[What is expected] What you write must be the listing below in full, word for word, minus its pictures.

[Information supplied]
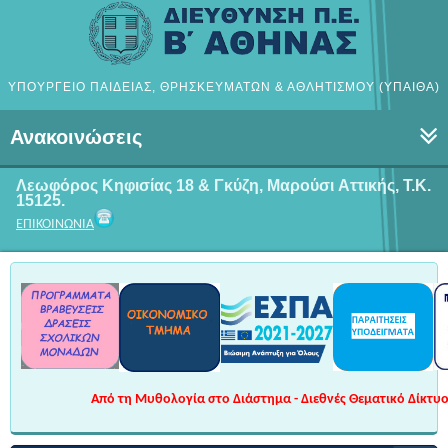
ΥΠΟΥΡΓΕΙΟ ΠΑΙΔΕΙΑΣ, ΘΡΗΣΚΕΥΜΑΤΩΝ & ΑΘΛΗΤΙΣΜΟΥ (ΥΠΑΙΘΑ)
Ανακοινώσεις
Λεωφόρος Κηφισίας 18 & Γκύζη, Μαρούσι
Αττικής, Τ.Κ.
15125.
ΕΠΙΚΟΙΝΩΝΙΑ
Από τη Μυθολογία στο Διάστημα - Διεθνές Θεματικό Δίκτυο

[Response to the exercise]
ΥΠΟΥΡΓΕΙΟ ΠΑΙΔΕΙΑΣ, ΘΡΗΣΚΕΥΜΑΤΩΝ & ΑΘΛΗΤΙΣΜΟΥ (ΥΠΑΙΘΑ)
Ανακοινώσεις
Λεωφόρος Κηφισίας 18 & Γκύζη, Μαρούσι
Αττικής, Τ.Κ.
15125.
ΕΠΙΚΟΙΝΩΝΙΑ
Από τη Μυθολογία στο Διάστημα - Διεθνές Θεματικό Δίκτυο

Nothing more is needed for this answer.